Carrie Gore’s face beamed.

When asked by actor John Stamos to name her favorite character from the TV show “Full House,” the 16-year-old student in the special needs class at Sparkman High School didn’t hesitate: “Jesse!”

“If she’d said Bob Saget, I’d have to leave,” Stamos quipped, referring to his series costar.

Stamos, who played Uncle Jesse Katsopolis on the family series for eight seasons, grinned and asked Carrie to be his guest later that night at a Beach Boys concert to benefit Huntsville Hospital’s Foundation.

Stamos, who often plays drums with the Beach Boys, asked to be included in the concert when he heard of the devastation from April tornadoes in Madison County, particularly to the Harvest area where many Sparkman students lived.
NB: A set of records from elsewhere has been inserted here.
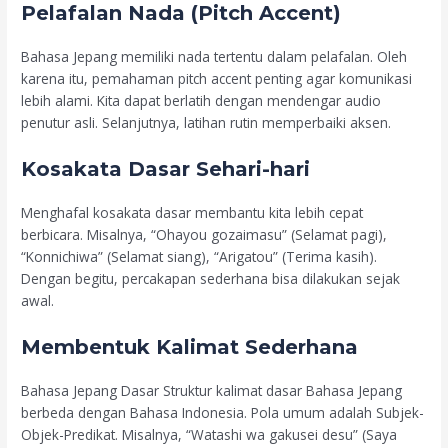
Pelafalan Nada (Pitch Accent)
Bahasa Jepang memiliki nada tertentu dalam pelafalan. Oleh
karena itu, pemahaman pitch accent penting agar komunikasi
lebih alami. Kita dapat berlatih dengan mendengar audio
penutur asli. Selanjutnya, latihan rutin memperbaiki aksen.
Kosakata Dasar Sehari-hari
Menghafal kosakata dasar membantu kita lebih cepat
berbicara. Misalnya, “Ohayou gozaimasu” (Selamat pagi),
“Konnichiwa” (Selamat siang), “Arigatou” (Terima kasih).
Dengan begitu, percakapan sederhana bisa dilakukan sejak
awal.
Membentuk Kalimat Sederhana
Bahasa Jepang Dasar Struktur kalimat dasar Bahasa Jepang
berbeda dengan Bahasa Indonesia. Pola umum adalah Subjek-
Objek-Predikat. Misalnya, “Watashi wa gakusei desu” (Saya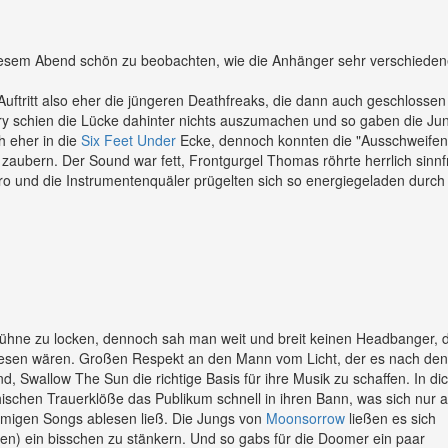
esem Abend schön zu beobachten, wie die Anhänger sehr verschieden
ftritt also eher die jüngeren Deathfreaks, die dann auch geschlossen 
ry schien die Lücke dahinter nichts auszumachen und so gaben die Ju
h eher in die
Six Feet Under
Ecke, dennoch konnten die "Ausschweife
zaubern. Der Sound war fett, Frontgurgel Thomas röhrte herrlich sinnf
o und die Instrumentenquäler prügelten sich so energiegeladen durch
hne zu locken, dennoch sah man weit und breit keinen Headbanger, d
esen wären. Großen Respekt an den Mann vom Licht, der es nach den
d, Swallow The Sun die richtige Basis für ihre Musik zu schaffen. In d
hischen Trauerklöße das Publikum schnell in ihren Bann, was sich nur 
tmigen Songs ablesen ließ. Die Jungs von
Moonsorrow
ließen es sich
en) ein bisschen zu stänkern. Und so gabs für die Doomer ein paar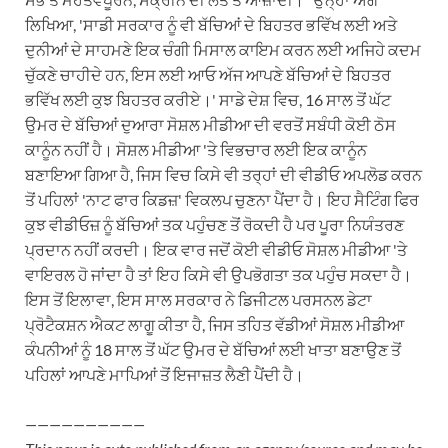
ਲਿਖਿਆ, 'ਸਾਡੀ ਸਰਕਾਰ ਨੂੰ ਵੀ ਬੱਚਿਆਂ ਦੇ ਬਿਹਤਰ ਭਵਿੱਖ ਲਈ ਅਤੇ
ਦੁਨੀਆਂ ਦੇ ਸਾਹਮਣੇ ਇਕ ਚੰਗੀ ਮਿਸਾਲ ਕਾਇਮ ਕਰਨ ਲਈ ਅਜਿਹੇ ਕਦਮ
ਚੁੱਕਣੇ ਚਾਹੀਦੇ ਹਨ, ਇਸ ਲਈ ਆਓ ਅੱਜ ਆਪਣੇ ਬੱਚਿਆਂ ਦੇ ਬਿਹਤਰ
ਭਵਿੱਖ ਲਈ ਕੁਝ ਬਿਹਤਰ ਕਰੀਏ।' ਸਾਡੇ ਦੇਸ਼ ਵਿਚ, 16 ਸਾਲ ਤੋਂ ਘੱਟ
ਉਮਰ ਦੇ ਬੱਚਿਆਂ ਦੁਆਰਾ ਸੋਸ਼ਲ ਮੀਡੀਆ ਦੀ ਵਰਤੋਂ ਸਬੰਧੀ ਕੋਈ ਠੋਸ
ਕਾਨੂੰਨ ਨਹੀਂ ਹੈ। ਸੋਸ਼ਲ ਮੀਡੀਆ 'ਤੇ ਵਿਭਚਾਰ ਲਈ ਇਕ ਕਾਨੂੰਨ
ਬਣਾਇਆ ਗਿਆ ਹੈ, ਜਿਸ ਵਿਚ ਕਿਸੇ ਵੀ ਤਰ੍ਹਾਂ ਦੀ ਵੀਡੀਓ ਅਪਲੋਡ ਕਰਨ
ਤੋਂ ਪਹਿਲਾਂ 'ਨਾਟ ਫਾਰ ਕਿਡਜ਼' ਵਿਕਲਪ ਚੁਣਨਾ ਪੈਂਦਾ ਹੈ। ਇਹ ਸੈਟਿੰਗ ਫਿਰ
ਕੁਝ ਵੀਡੀਓਜ਼ ਨੂੰ ਬੱਚਿਆਂ ਤਕ ਪਹੁੰਚਣ ਤੋਂ ਰੋਕਦੀ ਹੈ ਪਰ ਪੂਰਾ ਨਿਯੰਤਰਣ
ਪ੍ਰਦਾਨ ਨਹੀਂ ਕਰਦੀ। ਇਕ ਵਾਰ ਜਦੋਂ ਕੋਈ ਵੀਡੀਓ ਸੋਸ਼ਲ ਮੀਡੀਆ 'ਤੇ
ਵਾਇਰਲ ਹੋ ਜਾਂਦਾ ਹੈ ਤਾਂ ਇਹ ਕਿਸੇ ਵੀ ਉਪਭੋਗਤਾ ਤਕ ਪਹੁੰਚ ਸਕਦਾ ਹੈ।
ਇਸ ਤੋਂ ਇਲਾਵਾ, ਇਸ ਸਾਲ ਸਰਕਾਰ ਨੇ ਡਿਜੀਟਲ ਪਰਸਨਲ ਡੇਟਾ
ਪ੍ਰੋਟੈਕਸ਼ਨ ਐਕਟ ਲਾਗੂ ਕੀਤਾ ਹੈ, ਜਿਸ ਤਹਿਤ ਵੱਡੀਆਂ ਸੋਸ਼ਲ ਮੀਡੀਆ
ਕੰਪਨੀਆਂ ਨੂੰ 18 ਸਾਲ ਤੋਂ ਘੱਟ ਉਮਰ ਦੇ ਬੱਚਿਆਂ ਲਈ ਖਾਤਾ ਬਣਾਉਣ ਤੋਂ
ਪਹਿਲਾਂ ਆਪਣੇ ਮਾਪਿਆਂ ਤੋਂ ਇਜਾਜ਼ਤ ਲੈਣੀ ਪੈਂਦੀ ਹੈ।
——————————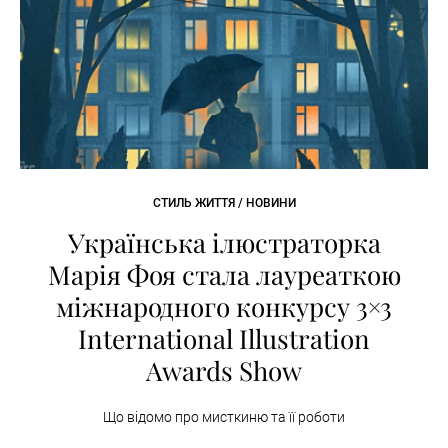
СТИЛЬ ЖИТТЯ / НОВИНИ
Українська ілюстраторка
Марія Фоя стала лауреаткою
міжнародного конкурсу 3×3
International Illustration
Awards Show
Що відомо про мисткиню та її роботи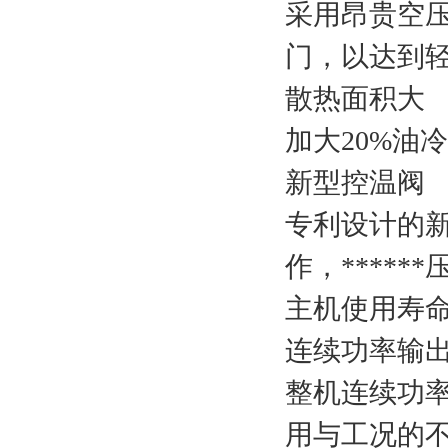
采用昂贵空
门，以达到
散热面积大
加大20%
新型控温阀
专利设计的新
作，*****
主机使用寿
连续功率输
整机连续功率
用与工况的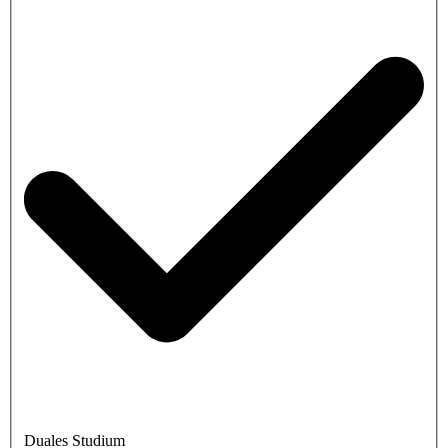
Duales Studium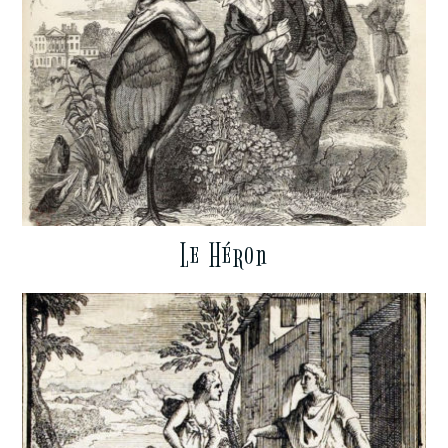
Le Héron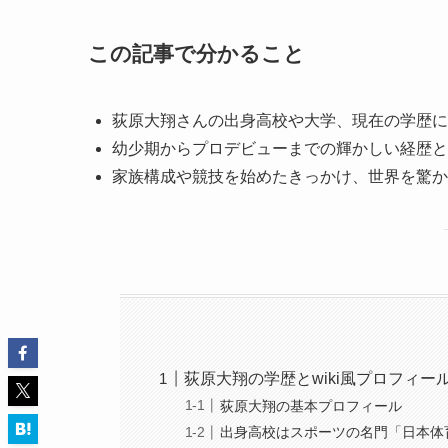
この記事で分かること
荻原大翔さんの出身高校や大学、現在の学歴に
幼少期からプロデビューまでの輝かしい経歴と
家族構成や競技を始めたきっかけ、世界を驚か
荻原大翔の学歴とwiki風プロフィー
荻原大翔の基本プロフィール
出身高校はスポーツの名門「日本体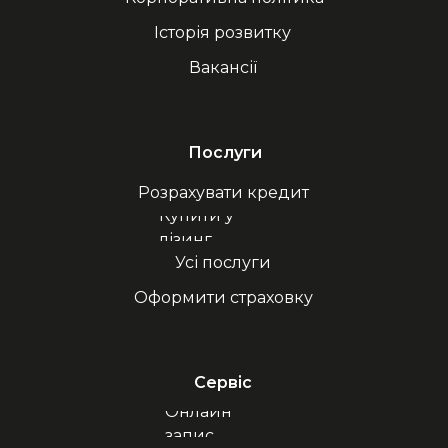
Історія розвитку
Вакансії
Послуги
Розрахувати кредит
Купити у
лізинг
Усі послуги
Оформити страховку
Сервіс
Онлайн
запис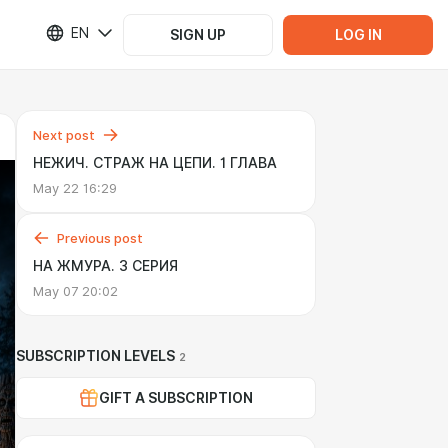
EN
SIGN UP
LOG IN
Next post
НЕЖИЧ. СТРАЖ НА ЦЕПИ. 1 ГЛАВА
May 22 16:29
Previous post
НА ЖМУРА. 3 СЕРИЯ
May 07 20:02
SUBSCRIPTION LEVELS
2
GIFT A SUBSCRIPTION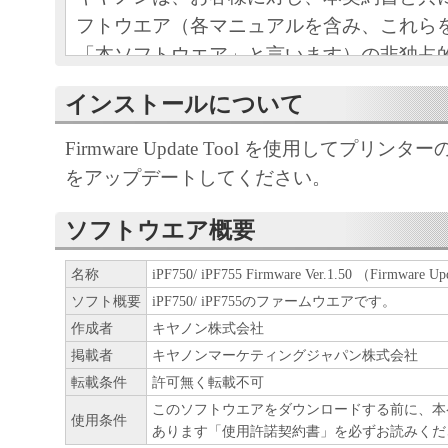
フトウエア（各マニュアルを含み、これら
「本ソフトウエア」と言います）の非独占
条項に基づき許諾し、お客様も下記条項に
インストールについて
ものとします。
お客様は、「本ソフトウエア」のインスト
Firmware Update Tool を使用してプリ
この契約に同意したことになります。
をアップデートしてください。
お客様がこの契約に同意できない場合には
ストールされず、直ちに「本ソフトウエア
ソフトウエア概要
さい。
名称
iPF750/ iPF755 Firmware Ver.1.50 （Firmware
ソフト概要
iPF750/ iPF755のファームウエアです。
１．使用許諾
作成者
キヤノン株式会社
(1) お客様は、「本ソフトウエア」を、キ
掲載者
キヤノンマーケティングジャパン株式会社
ェットプリンタ（以下「プリンタ」と言い
転載条件
許可無く転載不可
このソフトウエアをダウンロードする前に、本
たはネットワークを通じ接続される複数の
使用条件
あります「使用許諾契約書」を必ずお読みくだ
それぞれにおいて使用（「使用」とは、「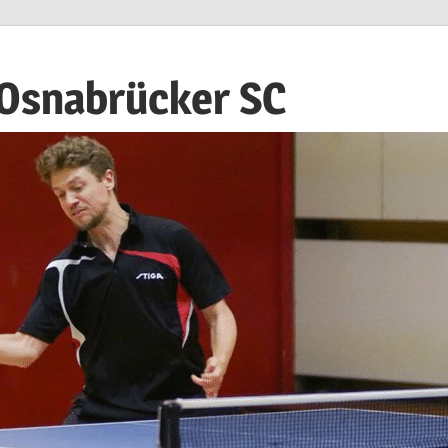
 Osnabrücker SC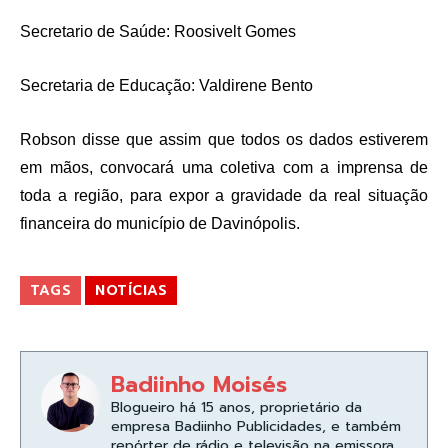
Secretario de Saúde: Roosivelt Gomes
Secretaria de Educação: Valdirene Bento
Robson disse que assim que todos os dados estiverem
em mãos, convocará uma coletiva com a imprensa de
toda a região, para expor a gravidade da real situação
financeira do município de Davinópolis.
TAGS
NOTÍCIAS
Badiinho Moisés
Blogueiro há 15 anos, proprietário da
empresa Badiinho Publicidades, e também
repórter de rádio e televisão na emissora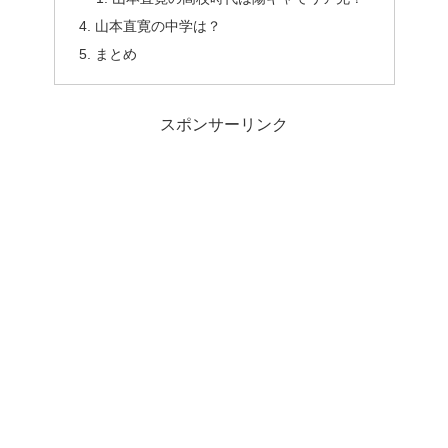
山本直寛の中学は？
まとめ
スポンサーリンク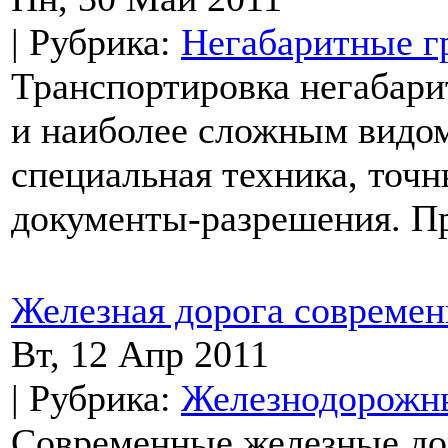
| Рубрика:
Негабаритные г
Транспортировка негабари
и наиболее сложным видом
специальная техника, точ
документы-разрешения. Пр
Железная дорога современ
Вт, 12 Апр 2011
| Рубрика:
Железнодорожны
Современные железные до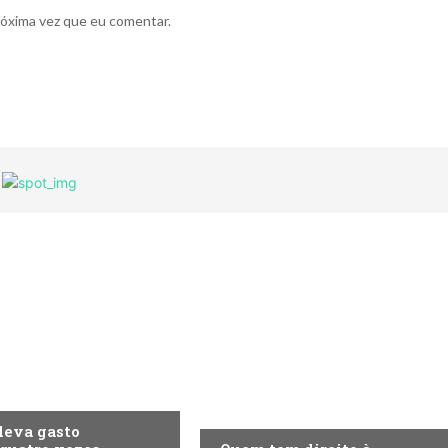
róxima vez que eu comentar.
A
ECONOMIA
eleva gasto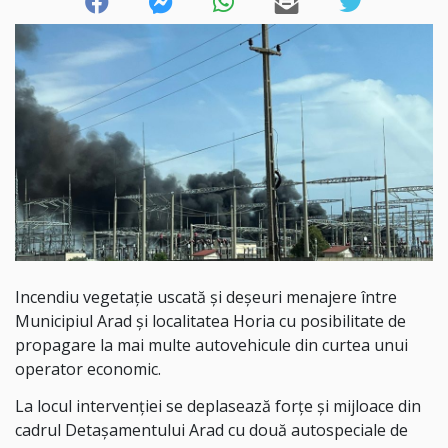
Incendiu vegetație uscată și deșeuri menajere între
Municipiul Arad și localitatea Horia cu posibilitate de
propagare la mai multe autovehicule din curtea unui
operator economic.
La locul intervenției se deplasează forțe și mijloace din
cadrul Detașamentului Arad cu două autospeciale de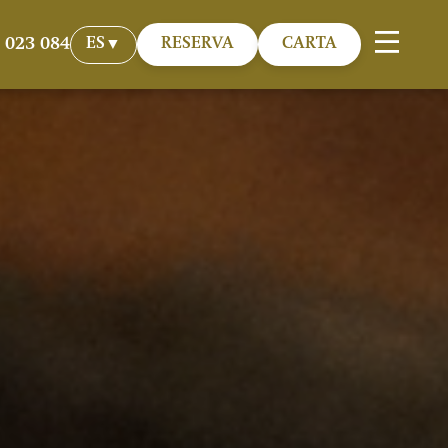
 023 084
ES
RESERVA
CARTA
▼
Beach Boys Mike Love, Bruce Johnston and Stamos were given a tour of hard-hit areas by Madison County Commissioner Dale Strong, including Anderson Hills subdivision, and homes along Yarbrough, Stovall and Hammond roads.

“Dale has been touring us around and really gave us an overview of what has happened,” Love said. “This is devastatingly heartbreaking.”

In Madison County, nine people were killed and at least 300 homes were damaged by the EF-5 that tore through at about 4 p.m. that day. In Limestone County, four people died and 700 homes were damaged — at least 340 irreparably. Six tornadoes have been confirmed in each county on April 27 but surveys are continuing, a National Weather Service forecaster said.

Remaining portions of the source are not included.